Dessiné par Rem Koolhaas, l’immeuble ne serait pas une splendeur nonpareille sans tout ce verre – qu’il faut bien nettoyer, évidemment. Un zoom sur la situation là-haut.

Des reflets ou pas

Grand Jeu Concours ! Trois des photos ci-dessous ne sont pas des photos de reflets. Devinez lesquelles et gagnez quelque chose plus tard. Disons 30 g de canneberges bio, quand je serai allée en acheter (plutôt la semaine prochaine – je sais, ça obligera le pigeon gagnant à faire deux aller-retour : si ça vous ennuie, ne jouez tout simplement pas).

Rideaux et Voilages

Rideaux et Voilages de péniche

Rideaux et Voilages de roulotte sur les toits

Moins sobre, ce trompe-l’œil imitant à la perfection les Rideaux et Voilages qui font peur + (n’est-ce pas extraordinaire ?) des reflets de voitures, trompe-l’œil astucieusement collé sur la fenêtre d’une maison promise à la démolition (oui, collé : il s’agit en effet d’un sticker géant en six parties)

Véritables Rideaux et Voilages faits de bâches sur ce bâtiment en construction dont les fenêtres de style industriel entrent en harmonie avec celles du Fenix Food Factory tout proche

Le métro fantôme

Bien sûr, il me fallait m’aventurer sur les sites à l’abandon que recèle encore (plus pour longtemps) la ville de Rotterdam, si possible une voie ferrée, comme le veut mae tradition.

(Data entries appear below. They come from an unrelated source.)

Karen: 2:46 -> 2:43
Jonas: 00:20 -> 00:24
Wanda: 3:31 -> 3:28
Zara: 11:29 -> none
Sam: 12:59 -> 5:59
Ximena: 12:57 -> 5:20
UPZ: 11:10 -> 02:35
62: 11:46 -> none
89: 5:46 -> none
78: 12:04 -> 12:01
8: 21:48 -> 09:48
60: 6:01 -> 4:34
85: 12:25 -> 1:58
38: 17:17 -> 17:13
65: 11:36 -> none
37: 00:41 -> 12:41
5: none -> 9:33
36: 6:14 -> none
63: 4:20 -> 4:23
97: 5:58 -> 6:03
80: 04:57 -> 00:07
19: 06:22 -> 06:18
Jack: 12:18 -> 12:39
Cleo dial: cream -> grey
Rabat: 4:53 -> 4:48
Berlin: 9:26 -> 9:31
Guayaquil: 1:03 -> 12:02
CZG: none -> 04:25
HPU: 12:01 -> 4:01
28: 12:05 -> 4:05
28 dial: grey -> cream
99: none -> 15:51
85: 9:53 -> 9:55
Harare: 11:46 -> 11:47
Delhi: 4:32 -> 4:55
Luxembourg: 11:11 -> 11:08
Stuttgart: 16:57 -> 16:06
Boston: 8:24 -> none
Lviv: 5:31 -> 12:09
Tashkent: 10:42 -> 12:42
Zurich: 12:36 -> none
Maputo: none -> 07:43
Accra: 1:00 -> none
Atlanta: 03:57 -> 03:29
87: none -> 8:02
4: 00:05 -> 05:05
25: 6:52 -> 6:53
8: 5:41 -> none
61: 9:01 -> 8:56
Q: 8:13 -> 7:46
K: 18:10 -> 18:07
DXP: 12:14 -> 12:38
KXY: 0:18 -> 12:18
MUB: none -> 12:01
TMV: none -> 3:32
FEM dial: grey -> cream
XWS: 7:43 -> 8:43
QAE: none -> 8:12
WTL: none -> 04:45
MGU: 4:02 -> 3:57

Parcourant le site de Luchtsingel, j’ai été littéralement appelée par un tronçon de métro aérien abandonné, recouvert d’un revêtement caoutchouteux et très mal protégé des intrusions par une grille brinquebalante. Je l’ai donc longé sur 1,65 km, à savoir jusqu’à son extrémité. Moins spectaculaire que le métro fantôme de Charleroi, il m’a tout de même ravie.

Au début, il se présentait ainsi.

Il me permettait de découvrir un quartier d’en haut…

…et de regarder un peu chez les gens. Les quelques habitants qui m’ont surprise, quoique d’abord étonnés de me voir là, ne m’ont pas sermonnée, ni (a priori) dénoncée.

De loin en loin, je devinais d’anciennes stations.

Un atelier d’artiste(s ?) m’a offert une pause culturelle (un petit zoom sur cette exposition en plein air à mon seul bénéfice vous sera proposé ci-dessous dans l’inévitable rubrique consacrée à Rotterdam : L’art).

J’ai vite deviné qu’il me faudrait rebrousser chemin quand j’atteindrais le bout de cette voie plus très ferrée, et j’étais bien curieuse de savoir ce qui m’y attendrait. C’était l’autoroute, tout simplement. Et, entre la ville et elle, le Noorderkanaal. Qu’est-ce que cette chose à sa surface, vous demandez-vous ?

La réponse en un petit zoom (j’ai un zoom assez chouette sur mon nouvel appareil photo, vous l’aurez deviné).

Lost in Rotterdam

La rubrique des objets trouvés est assurément l’une des plus mal loties sur ce blog. Je trouve amusant de l’alimenter à l’occasion d’un reportage de fond sur Rotterdam, ville aux antipodes de l’arrière-monde dans la mesure où elle est d’une exquise propreté. Rien n’y traîne, ou presque – je me dois de signaler que dans les quartiers populaires, principalement ceux situés au sud de la Nouvelle Meuse, l’on trouve malgré tout quelques papiers gras et Caprisun ; je pense que les services de ramassage des ordures y sont moins zélés, mais ces territoires à l’écart des regards (touristiques) restent de très bonne tenue comparés à l’arrière-monde de la métropole lilloise, qui est en toutes choses notre étalon or, notre Fernsehturm, notre étoile du berger. Je vois également dans ce billet l’occasion inespérée d’exhiber un Mickey hollandais (désolée, il ne s’agit pas d’un Mickey maison, il ne faut pas trop en demander : pour tout dire, le kitsch non plus n’est pas de mise à Rotterdam, qui fait plutôt dans le bon goût – pour ne pas dire dans le raffinement – et la sobriété).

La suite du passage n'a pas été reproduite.